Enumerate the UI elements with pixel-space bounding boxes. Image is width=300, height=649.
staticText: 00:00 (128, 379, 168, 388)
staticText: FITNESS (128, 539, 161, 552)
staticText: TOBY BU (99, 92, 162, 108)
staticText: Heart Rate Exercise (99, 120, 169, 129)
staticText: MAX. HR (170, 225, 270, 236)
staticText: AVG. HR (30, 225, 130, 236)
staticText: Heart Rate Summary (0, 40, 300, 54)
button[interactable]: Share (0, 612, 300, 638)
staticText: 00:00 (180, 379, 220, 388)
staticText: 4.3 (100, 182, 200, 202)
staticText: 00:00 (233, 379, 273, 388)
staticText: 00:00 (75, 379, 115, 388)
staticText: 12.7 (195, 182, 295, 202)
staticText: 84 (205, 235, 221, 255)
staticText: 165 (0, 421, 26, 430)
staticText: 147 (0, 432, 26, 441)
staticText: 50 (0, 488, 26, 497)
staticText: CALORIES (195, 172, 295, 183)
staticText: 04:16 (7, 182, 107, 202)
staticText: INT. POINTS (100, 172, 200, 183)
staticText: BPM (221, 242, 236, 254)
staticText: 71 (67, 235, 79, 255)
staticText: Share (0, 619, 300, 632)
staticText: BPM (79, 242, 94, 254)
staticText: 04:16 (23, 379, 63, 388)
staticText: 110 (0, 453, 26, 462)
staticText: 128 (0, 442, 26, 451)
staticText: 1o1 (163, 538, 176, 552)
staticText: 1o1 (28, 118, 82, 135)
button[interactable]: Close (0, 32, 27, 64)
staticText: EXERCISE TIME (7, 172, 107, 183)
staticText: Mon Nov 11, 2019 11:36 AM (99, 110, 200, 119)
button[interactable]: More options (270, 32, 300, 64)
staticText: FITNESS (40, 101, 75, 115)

# [Work order]
Print each entry above exactly as given.

# [Problem solution]
Enumerate the UI elements with pixel-space bounding boxes. Image is width=300, height=649.
staticText: 00:00 (128, 379, 168, 388)
staticText: FITNESS (128, 539, 161, 552)
staticText: TOBY BU (99, 92, 162, 108)
staticText: Heart Rate Exercise (99, 120, 169, 129)
staticText: MAX. HR (170, 225, 270, 236)
staticText: AVG. HR (30, 225, 130, 236)
staticText: Heart Rate Summary (0, 40, 300, 54)
button[interactable]: Share (0, 612, 300, 638)
staticText: 00:00 (180, 379, 220, 388)
staticText: 4.3 (100, 182, 200, 202)
staticText: 00:00 (233, 379, 273, 388)
staticText: 00:00 (75, 379, 115, 388)
staticText: 12.7 (195, 182, 295, 202)
staticText: 84 (205, 235, 221, 255)
staticText: 165 (0, 421, 26, 430)
staticText: 147 (0, 432, 26, 441)
staticText: 50 (0, 488, 26, 497)
staticText: CALORIES (195, 172, 295, 183)
staticText: 04:16 (7, 182, 107, 202)
staticText: INT. POINTS (100, 172, 200, 183)
staticText: BPM (221, 242, 236, 254)
staticText: 71 (67, 235, 79, 255)
staticText: Share (0, 619, 300, 632)
staticText: BPM (79, 242, 94, 254)
staticText: 04:16 (23, 379, 63, 388)
staticText: 110 (0, 453, 26, 462)
staticText: 128 (0, 442, 26, 451)
staticText: 1o1 (163, 538, 176, 552)
staticText: 1o1 (28, 118, 82, 135)
button[interactable]: Close (0, 32, 27, 64)
staticText: EXERCISE TIME (7, 172, 107, 183)
staticText: Mon Nov 11, 2019 11:36 AM (99, 110, 200, 119)
button[interactable]: More options (270, 32, 300, 64)
staticText: FITNESS (40, 101, 75, 115)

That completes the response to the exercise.